→ Available records
Start of Block

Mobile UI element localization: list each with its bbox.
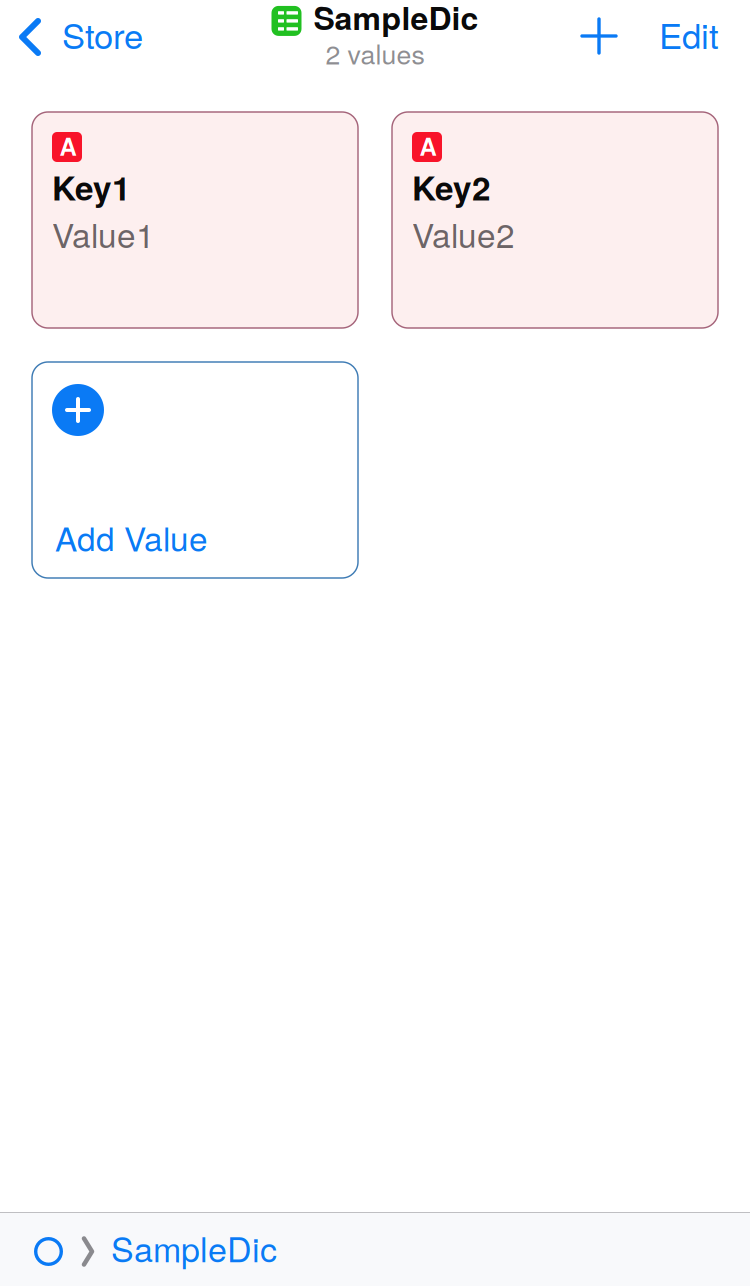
button[interactable]: Edit [659, 3, 719, 73]
staticText: 2 values [326, 34, 424, 72]
staticText: A [60, 129, 76, 163]
staticText: Key2 [412, 163, 491, 211]
button[interactable]: Store [0, 3, 155, 73]
staticText: A [420, 129, 436, 163]
button[interactable]: Add Value [32, 362, 358, 578]
staticText: Key1 [52, 163, 131, 211]
button[interactable]: SampleDic [113, 1225, 279, 1274]
button[interactable]: Root store [34, 1235, 63, 1264]
staticText: Edit [659, 9, 719, 59]
staticText: Store [62, 9, 143, 59]
staticText: Value1 [52, 210, 155, 257]
button[interactable]: Key1, Value1 [32, 112, 358, 328]
staticText: Add Value [55, 513, 208, 561]
button[interactable]: Add value [570, 10, 624, 66]
staticText: SampleDic [111, 1223, 277, 1272]
button[interactable]: Key2, Value2 [392, 112, 718, 328]
staticText: Value2 [412, 210, 515, 257]
staticText: SampleDic [314, 0, 478, 40]
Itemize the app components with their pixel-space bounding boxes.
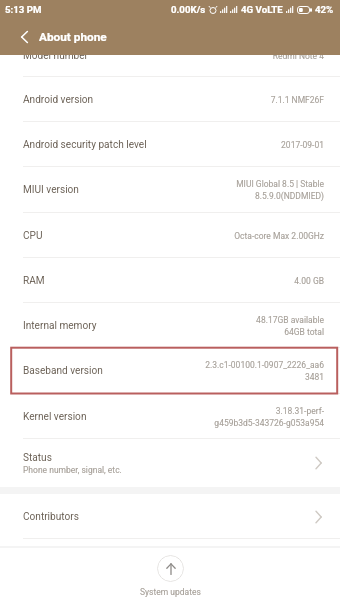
staticText: RAM bbox=[23, 275, 45, 287]
button[interactable]: Android security patch level bbox=[0, 122, 340, 167]
button[interactable]: System updates bbox=[0, 555, 340, 597]
staticText: MIUI Global 8.5 | Stable 8.5.9.0(NDDMIED… bbox=[236, 179, 324, 201]
staticText: Octa-core Max 2.00GHz bbox=[234, 231, 324, 241]
staticText: Android version bbox=[23, 94, 94, 106]
staticText: Android security patch level bbox=[23, 139, 147, 151]
staticText: 5:13 PM bbox=[5, 4, 42, 15]
button[interactable]: Kernel version bbox=[0, 394, 340, 439]
staticText: Phone number, signal, etc. bbox=[23, 465, 122, 475]
button[interactable]: Contributors bbox=[0, 494, 340, 539]
button[interactable]: Baseband version bbox=[0, 348, 340, 394]
staticText: 42% bbox=[315, 4, 334, 15]
staticText: Contributors bbox=[23, 511, 79, 523]
staticText: Kernel version bbox=[23, 411, 87, 423]
staticText: Baseband version bbox=[23, 365, 103, 377]
staticText: MIUI version bbox=[23, 184, 79, 196]
staticText: Internal memory bbox=[23, 320, 97, 332]
staticText: 3.18.31-perf- g459b3d5-343726-g053a954 bbox=[214, 406, 324, 428]
staticText: 0.00K/s bbox=[171, 4, 206, 15]
staticText: 48.17GB available 64GB total bbox=[256, 315, 324, 337]
button[interactable]: MIUI version bbox=[0, 167, 340, 213]
button[interactable]: Android version bbox=[0, 77, 340, 122]
staticText: Redmi Note 4 bbox=[272, 51, 324, 61]
staticText: 7.1.1 NMF26F bbox=[270, 95, 324, 105]
staticText: Status bbox=[23, 452, 52, 464]
button[interactable]: Status bbox=[0, 439, 340, 487]
button[interactable]: RAM bbox=[0, 258, 340, 303]
staticText: 2017-09-01 bbox=[281, 140, 324, 150]
button[interactable]: Back bbox=[14, 27, 34, 47]
staticText: 2.3.c1-00100.1-0907_2226_aa6 3481 bbox=[205, 360, 324, 382]
staticText: Model number bbox=[23, 50, 89, 62]
other: System updates bbox=[157, 555, 184, 582]
button[interactable]: Internal memory bbox=[0, 303, 340, 348]
button[interactable]: CPU bbox=[0, 213, 340, 258]
staticText: CPU bbox=[23, 230, 43, 242]
staticText: 4G VoLTE bbox=[241, 4, 283, 15]
staticText: System updates bbox=[140, 587, 201, 597]
staticText: 4.00 GB bbox=[294, 276, 324, 286]
staticText: About phone bbox=[39, 30, 107, 44]
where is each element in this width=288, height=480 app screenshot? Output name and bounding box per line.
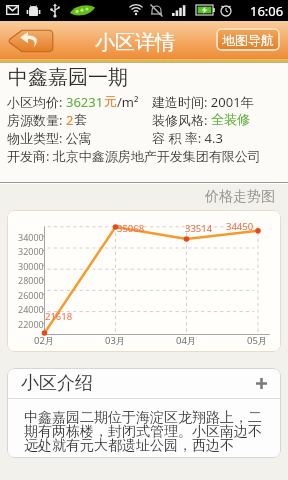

End of Block

→ What you are asked to do
Scan the entries above and show each line that contains the word "bounding".

→ Reply to the exercise
Itemize the app components with their pixel-space bounding boxes.
where is each element in this width=288, height=480 app screenshot? Output name and bounding box per line.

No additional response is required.